Thanks for the patch. I think I understand what is the problem and how you try to fix it. From what I see, this would break the lan969x implementation. Because in that driver, the skb is free only in the PTP handle interrupt. So, now with this change that you increase the ref count of the skb then the skb will never be freed. (I have not tried it yet, I just look at the code, so I might be wrong).
I was wondering, can you move the 'sparx5_consume_skb' before the call 'sparx5_fdma_reload'? because the frame is freed before the HW starts transmitting it, and this change will not affect the lan969x. And then when the fdma is not enabled we will need a memory copy into a buffer and then free the skb.

Thanks,
/Horatiu

@ievenbach
Copy link
Contributor Author

ievenbach commented Jul 23, 2025

@HoratiuVultur I see napi_consume_skb() call at

if (!db->ptp)
napi_consume_skb(db->skb, weight);

My guess we'd have to remove if(!db->ptp) check there
Same with _pci version.

I think ref-counting way is a cleaner solution then trying to special-case PTP packets everywhere (and it reduces amount of code!)

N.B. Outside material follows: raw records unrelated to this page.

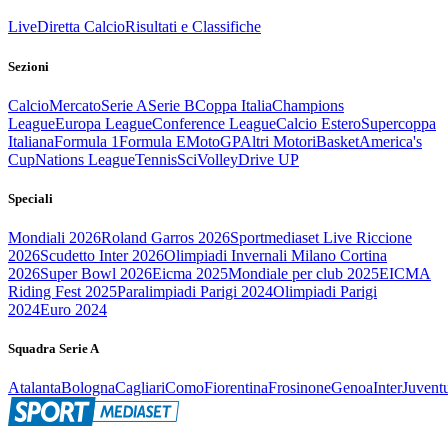
Live
Diretta Calcio
Risultati e Classifiche
Sezioni
Calcio
Mercato
Serie A
Serie B
Coppa Italia
Champions
League
Europa League
Conference League
Calcio Estero
Supercoppa
Italiana
Formula 1
Formula E
MotoGP
Altri Motori
Basket
America's
Cup
Nations League
Tennis
Sci
Volley
Drive UP
Speciali
Mondiali 2026
Roland Garros 2026
Sportmediaset Live Riccione
2026
Scudetto Inter 2026
Olimpiadi Invernali Milano Cortina
2026
Super Bowl 2026
Eicma 2025
Mondiale per club 2025
EICMA
Riding Fest 2025
Paralimpiadi Parigi 2024
Olimpiadi Parigi
2024
Euro 2024
Squadra Serie A
Atalanta
Bologna
Cagliari
Como
Fiorentina
Frosinone
Genoa
Inter
Juvent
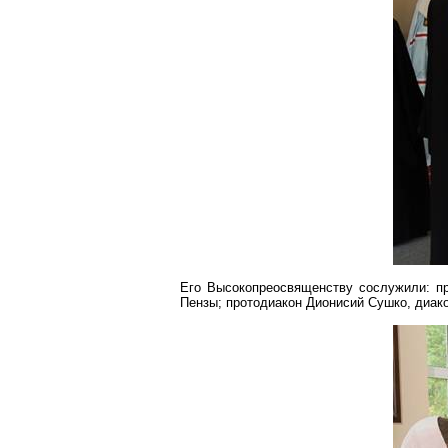
Его Высокопреосвященству сослужили: п
Пензы; протодиакон Дионисий Сушко, диа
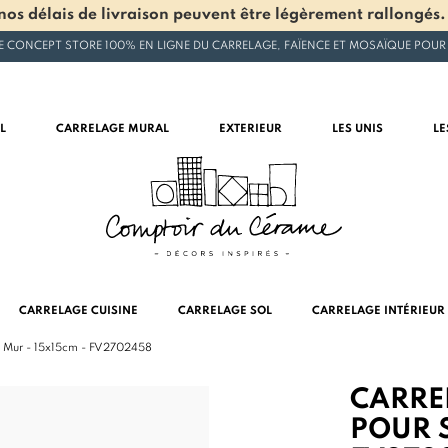
os délais de livraison peuvent être légèrement rallongés.
E CONCEPT STORE 100% EN LIGNE DU CARRELAGE, FAÏENCE ET MOSAÏQUE POUR
L
CARRELAGE MURAL
EXTERIEUR
LES UNIS
LE
CARRELAGE CUISINE
CARRELAGE SOL
CARRELAGE INTÉRIEUR
et Mur - 15x15cm - FV2702458
CARREL
POUR S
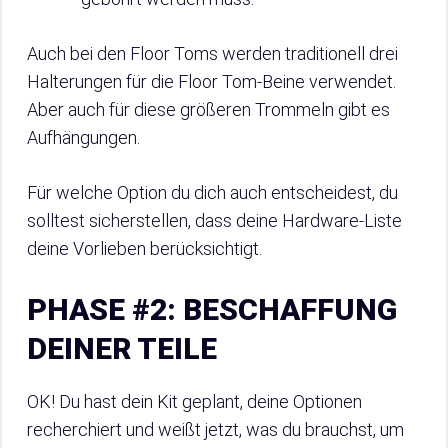
Auch bei den Floor Toms werden traditionell drei
Halterungen für die Floor Tom-Beine verwendet.
Aber auch für diese größeren Trommeln gibt es
Aufhängungen.
Für welche Option du dich auch entscheidest, du
solltest sicherstellen, dass deine Hardware-Liste
deine Vorlieben berücksichtigt.
PHASE #2: BESCHAFFUNG
DEINER TEILE
OK! Du hast dein Kit geplant, deine Optionen
recherchiert und weißt jetzt, was du brauchst, um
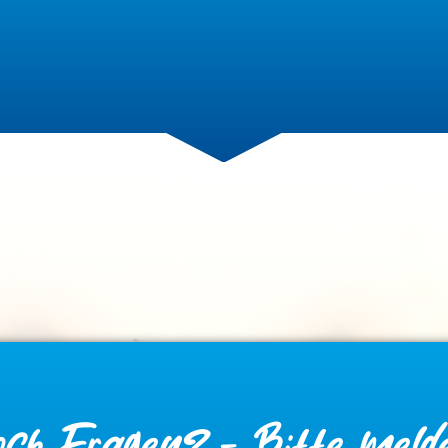
ch Fragen? - Bitte meld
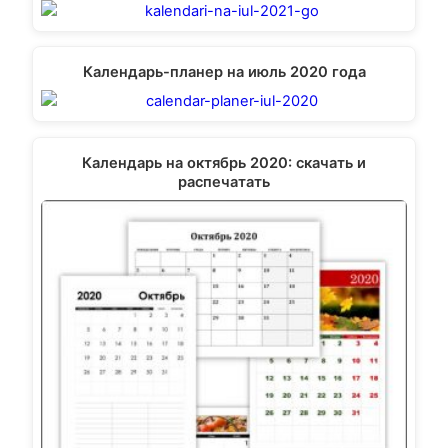
Календарь-планер на июль 2020 года
Календарь на октябрь 2020: скачать и
распечатать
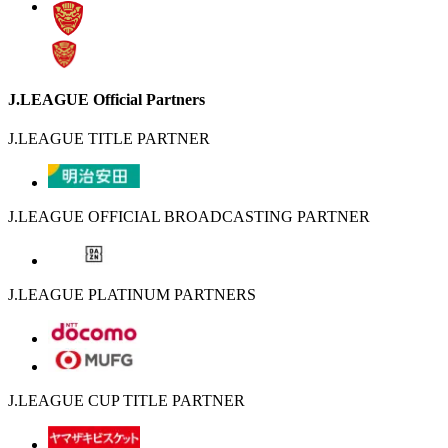
J.LEAGUE Official Partners
J.LEAGUE TITLE PARTNER
J.LEAGUE OFFICIAL BROADCASTING PARTNER
J.LEAGUE PLATINUM PARTNERS
J.LEAGUE CUP TITLE PARTNER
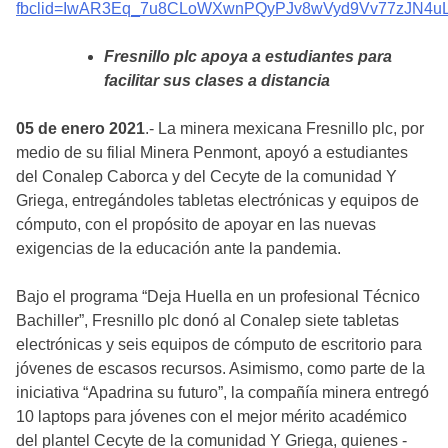
fbclid=IwAR3Eq_7u8CLoWXwnPQyPJv8wVyd9Vv77zJN4uL
Fresnillo plc apoya a estudiantes para
facilitar sus clases a distancia
05 de enero 2021
.- La minera mexicana Fresnillo plc, por
medio de su filial Minera Penmont, apoyó a estudiantes
del Conalep Caborca y del Cecyte de la comunidad Y
Griega, entregándoles tabletas electrónicas y equipos de
cómputo, con el propósito de apoyar en las nuevas
exigencias de la educación ante la pandemia.
Bajo el programa “Deja Huella en un profesional Técnico
Bachiller”, Fresnillo plc donó al Conalep siete tabletas
electrónicas y seis equipos de cómputo de escritorio para
jóvenes de escasos recursos. Asimismo, como parte de la
iniciativa “Apadrina su futuro”, la compañía minera entregó
10 laptops para jóvenes con el mejor mérito académico
del plantel Cecyte de la comunidad Y Griega, quienes -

I don't have lan969x hw to test though. I could update my patch to include those cleanups, of course.

@ievenbach
Copy link
Contributor Author

Eh. I just went ahead and added those changes :)

@ievenbach ievenbach force-pushed the vendor/microchip/bsp-6.12-2025/upstream/ptp-tx-oops branch from 7c079e6 to 895c0f6 Compare July 24, 2025 23:07
@ievenbach
Copy link
Contributor Author

Eh. I just went ahead and added those changes :)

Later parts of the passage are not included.